_What you have to do:_ Every line that contains "цены" must be located and copied from the data.

_Working data:_
◆ ◆ ◆ ◆ ◆ ◆ ◆

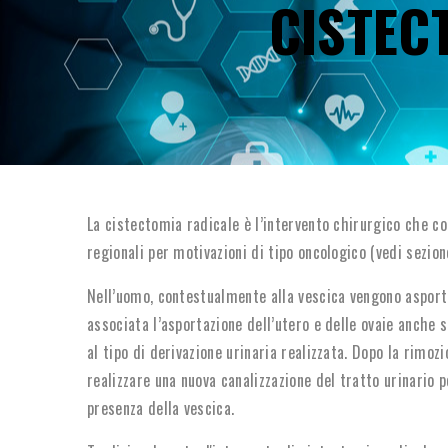
CISTEC
La cistectomia radicale è l’intervento chirurgico che co
regionali per motivazioni di tipo oncologico (vedi sezion
Nell’uomo, contestualmente alla vescica vengono asportat
associata l’asportazione dell’utero e delle ovaie anche
al tipo di derivazione urinaria realizzata. Dopo la rimozi
realizzare una nuova canalizzazione del tratto urinario 
presenza della vescica.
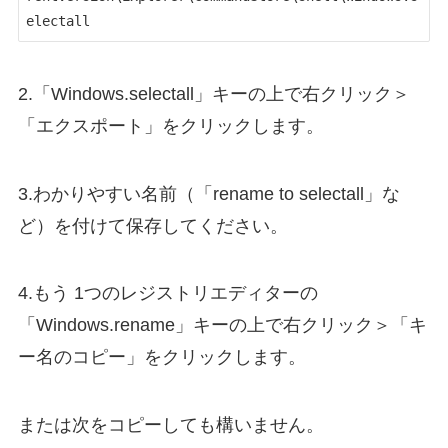
electall
2.「Windows.selectall」キーの上で右クリック＞
「エクスポート」をクリックします。
3.わかりやすい名前（「rename to selectall」な
ど）を付けて保存してください。
4.もう 1つのレジストリエディターの
「Windows.rename」キーの上で右クリック＞「キ
ー名のコピー」をクリックします。
または次をコピーしても構いません。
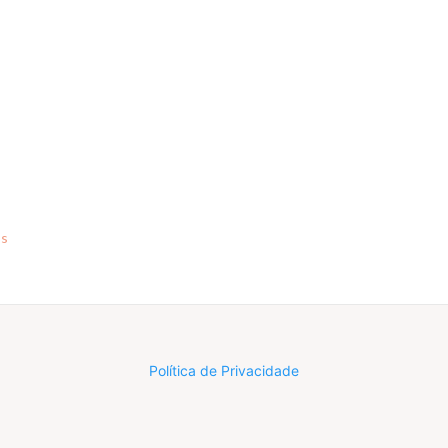
ss
Política de Privacidade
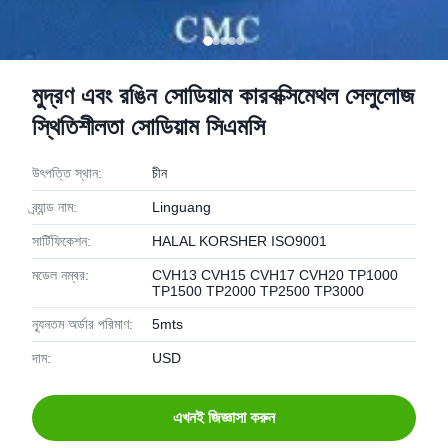
মুদ্রণ এবং রঙিন সোডিয়াম কারবক্সিমেথল সেলুলোজ
স্থিতিশীলতা সোডিয়াম সিএমসি
উৎপত্তি স্থান:
চীন
ব্র্যান্ড নাম:
Linguang
সার্টিফিকেশন:
HALAL KORSHER ISO9001
মডেল নম্বর:
CVH13 CVH15 CVH17 CVH20 TP1000
TP1500 TP2000 TP2500 TP3000
ন্যূনতম অর্ডার পরিমাণ:
5mts
দাম:
USD
এখনই জিজ্ঞাসা করুন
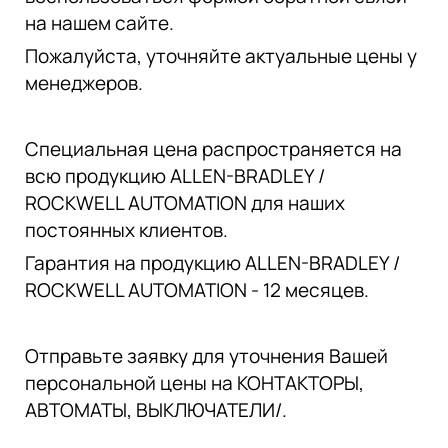
на нашем сайте.
Пожалуйста, уточняйте актуальные цены у
менеджеров.
Специальная цена распространяется на
всю продукцию ALLEN-BRADLEY /
ROCKWELL AUTOMATION для наших
постоянных клиентов.
Гарантия на продукцию ALLEN-BRADLEY /
ROCKWELL AUTOMATION - 12 месяцев.
Отправьте заявку для уточнения Вашей
персональной цены на КОНТАКТОРЫ,
АВТОМАТЫ, ВЫКЛЮЧАТЕЛИ/.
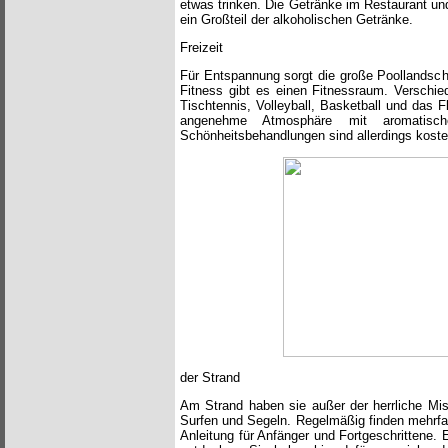
etwas trinken. Die Getränke im Restaurant und
ein Großteil der alkoholischen Getränke.
Freizeit
Für Entspannung sorgt die große Poollandscha
Fitness gibt es einen Fitnessraum. Verschie
Tischtennis, Volleyball, Basketball und das
angenehme Atmosphäre mit aromatisc
Schönheitsbehandlungen sind allerdings kosten
der Strand
Am Strand haben sie außer der herrliche Mi
Surfen und Segeln. Regelmäßig finden mehrfa
Anleitung für Anfänger und Fortgeschrittene. 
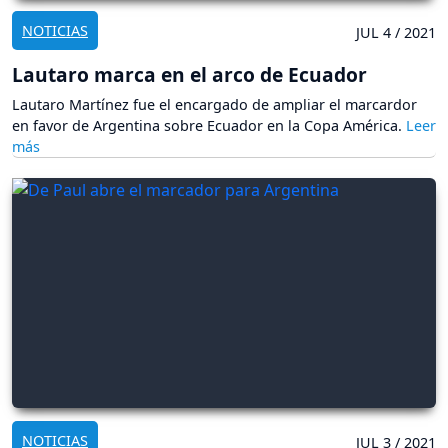
NOTICIAS
JUL 4 / 2021
Lautaro marca en el arco de Ecuador
Lautaro Martínez fue el encargado de ampliar el marcardor
en favor de Argentina sobre Ecuador en la Copa América.
NOTICIAS
JUL 3 / 2021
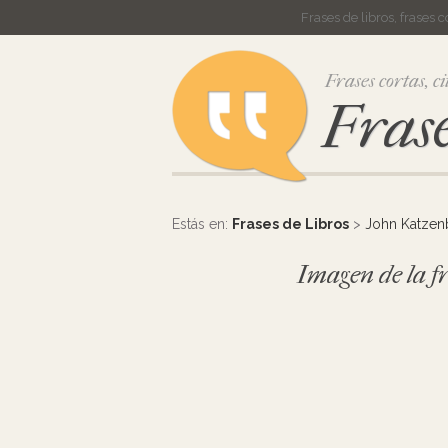
Frases de libros, frases 
Frases cortas, ci
Frase
Estás en:
Frases de Libros
>
John Katzen
Imagen de la fr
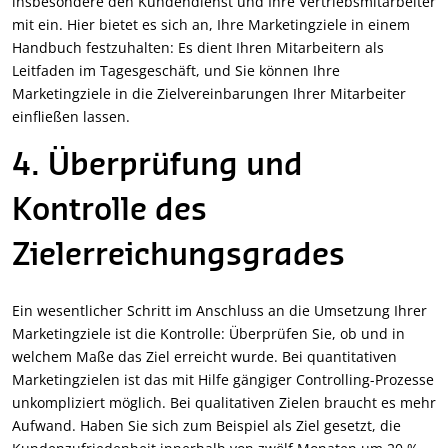
insbesondere den Kundendienst und Ihre Vertriebsmitarbeiter
mit ein. Hier bietet es sich an, Ihre Marketingziele in einem
Handbuch festzuhalten: Es dient Ihren Mitarbeitern als
Leitfaden im Tagesgeschäft, und Sie können Ihre
Marketingziele in die Zielvereinbarungen Ihrer Mitarbeiter
einfließen lassen.
4. Überprüfung und
Kontrolle des
Zielerreichungsgrades
Ein wesentlicher Schritt im Anschluss an die Umsetzung Ihrer
Marketingziele ist die Kontrolle: Überprüfen Sie, ob und in
welchem Maße das Ziel erreicht wurde. Bei quantitativen
Marketingzielen ist das mit Hilfe gängiger Controlling-Prozesse
unkompliziert möglich. Bei qualitativen Zielen braucht es mehr
Aufwand. Haben Sie sich zum Beispiel als Ziel gesetzt, die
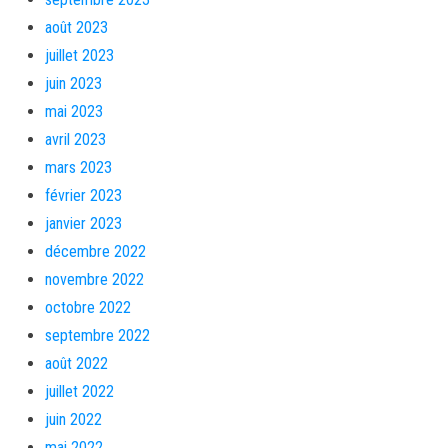
août 2023
juillet 2023
juin 2023
mai 2023
avril 2023
mars 2023
février 2023
janvier 2023
décembre 2022
novembre 2022
octobre 2022
septembre 2022
août 2022
juillet 2022
juin 2022
mai 2022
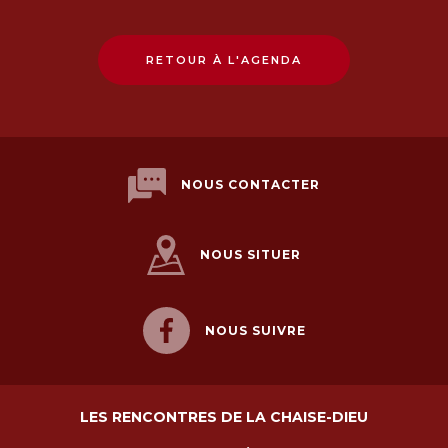
RETOUR À L'AGENDA
NOUS CONTACTER
NOUS SITUER
NOUS SUIVRE
LES RENCONTRES DE LA CHAISE-DIEU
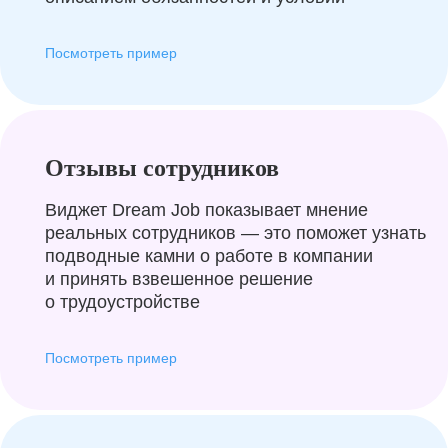
Посмотреть пример
Отзывы сотрудников
Виджет Dream Job показывает мнение
реальных сотрудников — это поможет узнать
подводные камни о работе в компании
и принять взвешенное решение
о трудоустройстве
Посмотреть пример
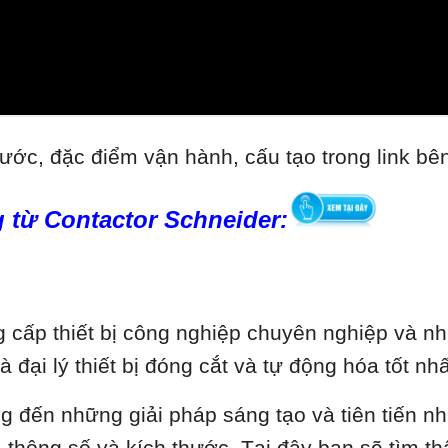
ước, đặc điểm vận hành, cấu tạo trong link bê
 từ Contactor Schneider:
cấp thiết bị công nghiệp chuyên nghiệp và nhi
là đại lý thiết bị đóng cắt và tự động hóa tốt 
ng đến những giải pháp sáng tạo và tiên tiến n
thông số và kích thước. Tại đây bạn sẽ tìm thấy 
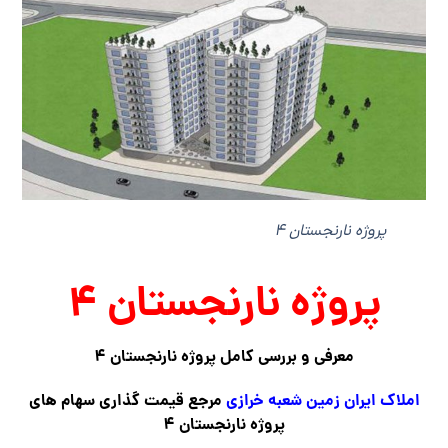
پروژه نارنجستان ۴
پروژه نارنجستان ۴
معرفی و بررسی کامل پروژه نارنجستان ۴
املاک ایران زمین شعبه خرازی
مرجع قیمت گذاری سهام های
پروژه نارنجستان ۴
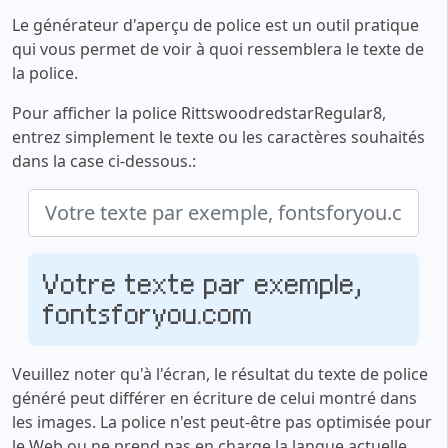
Le générateur d'aperçu de police est un outil pratique
qui vous permet de voir à quoi ressemblera le texte de
la police.
Pour afficher la police RittswoodredstarRegular8,
entrez simplement le texte ou les caractères souhaités
dans la case ci-dessous.:
Votre texte par exemple,
fontsforyou.com
Veuillez noter qu'à l'écran, le résultat du texte de police
généré peut différer en écriture de celui montré dans
les images. La police n'est peut-être pas optimisée pour
le Web ou ne prend pas en charge la langue actuelle.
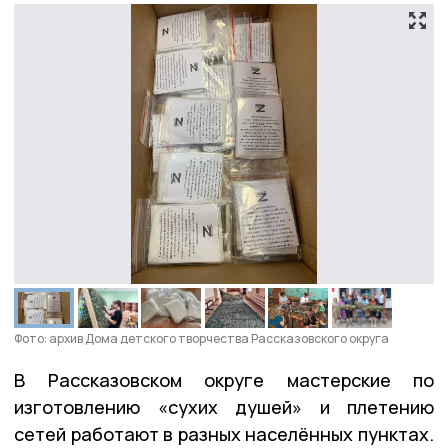
Фото: архив Дома детского творчества Рассказовского округа
В Рассказовском округе мастерские по
изготовлению «сухих душей» и плетению
сетей работают в разных населённых пунктах.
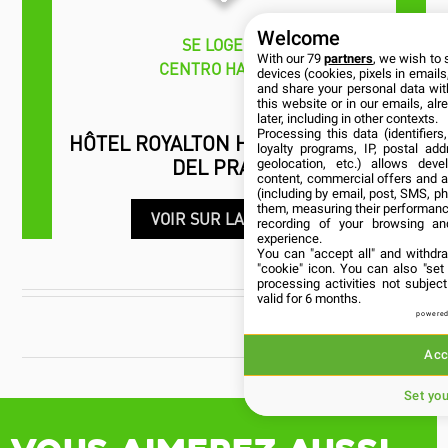
Welcome
SE LOGER
With our 79
partners
, we wish to 
CENTRO HABANA
devices (cookies, pixels in emails,
and share your personal data wit
this website or in our emails, al
later, including in other contexts.
Processing this data (identifier
HÔTEL ROYALTON HABANA PASEO
loyalty programs, IP, postal ad
DEL PRADO
geolocation, etc.) allows deve
content, commercial offers and 
(including by email, post, SMS, ph
them, measuring their performanc
VOIR SUR LA CARTE
recording of your browsing an
experience.
You can "accept all" and withdr
"cookie" icon
. You can also "set
processing activities not subje
valid for 6 months.
powered
CUBANÍA
Acc
Set yo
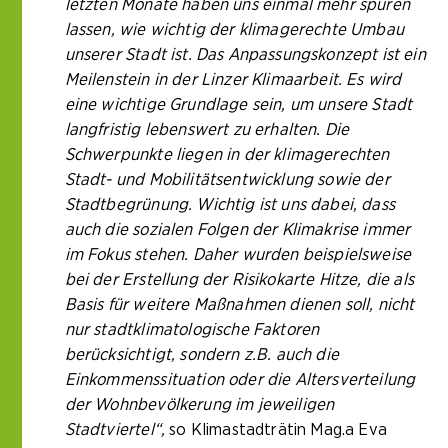
letzten Monate haben uns einmal mehr spüren
lassen, wie wichtig der klimagerechte Umbau
unserer Stadt ist. Das Anpassungskonzept ist ein
Meilenstein in der Linzer Klimaarbeit. Es wird
eine wichtige Grundlage sein, um unsere Stadt
langfristig lebenswert zu erhalten. Die
Schwerpunkte liegen in der klimagerechten
Stadt- und Mobilitätsentwicklung sowie der
Stadtbegrünung. Wichtig ist uns dabei, dass
auch die sozialen Folgen der Klimakrise immer
im Fokus stehen. Daher wurden beispielsweise
bei der Erstellung der Risikokarte Hitze, die als
Basis für weitere Maßnahmen dienen soll, nicht
nur stadtklimatologische Faktoren
berücksichtigt, sondern z.B. auch die
Einkommenssituation oder die Altersverteilung
der Wohnbevölkerung im jeweiligen
Stadtviertel“,
so Klimastadträtin Mag.a Eva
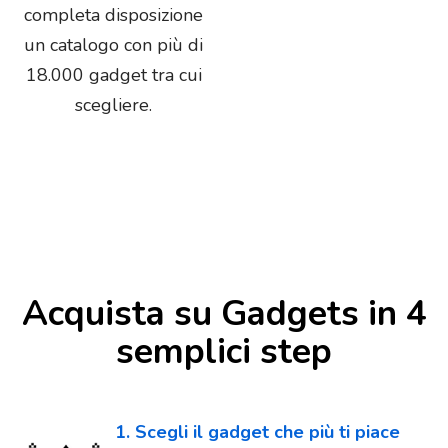
completa disposizione
un catalogo con più di
18.000 gadget tra cui
scegliere.
Acquista su Gadgets in 4
semplici step
1. Scegli il gadget che più ti piace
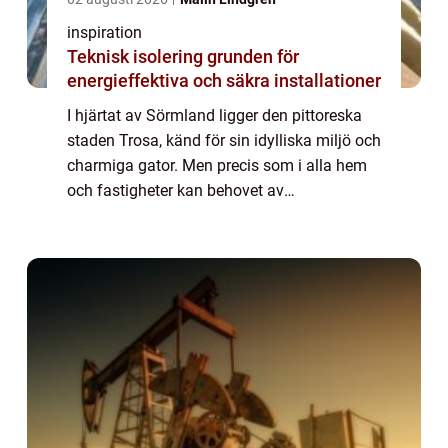
inspiration
Teknisk isolering grunden för
energieffektiva och säkra installationer
I hjärtat av Sörmland ligger den pittoreska
staden Trosa, känd för sin idylliska miljö och
charmiga gator. Men precis som i alla hem
och fastigheter kan behovet av
professionella vvs-tjänster dyka upp när
man minst ...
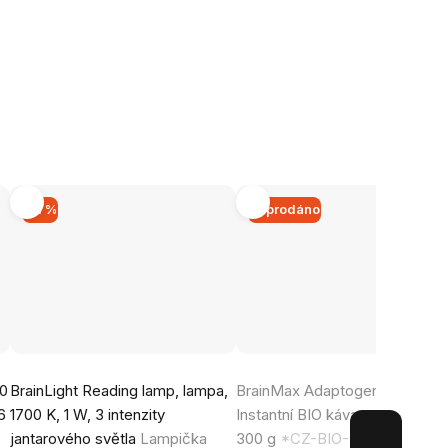
–11 %
Vyprodáno
Průměrné
Průměrné
00
BrainLight Reading lamp, lampa,
BrainMax Adaptogenic Coffee
hodnocení
hodnocení
6
1700 K, 1 W, 3 intenzity
Instantní BIO káva s adaptogen
produktu
produktu
jantarového světla
Lampička
300 g
*CZ-BIO-001 certifikát
je
je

◆ ◆ ◆ ◆ ◆ ◆ ◆

_Task answer:_
Пожалуйста, уточняйте актуальные цены у
персональной цены на КОНТАКТОРЫ,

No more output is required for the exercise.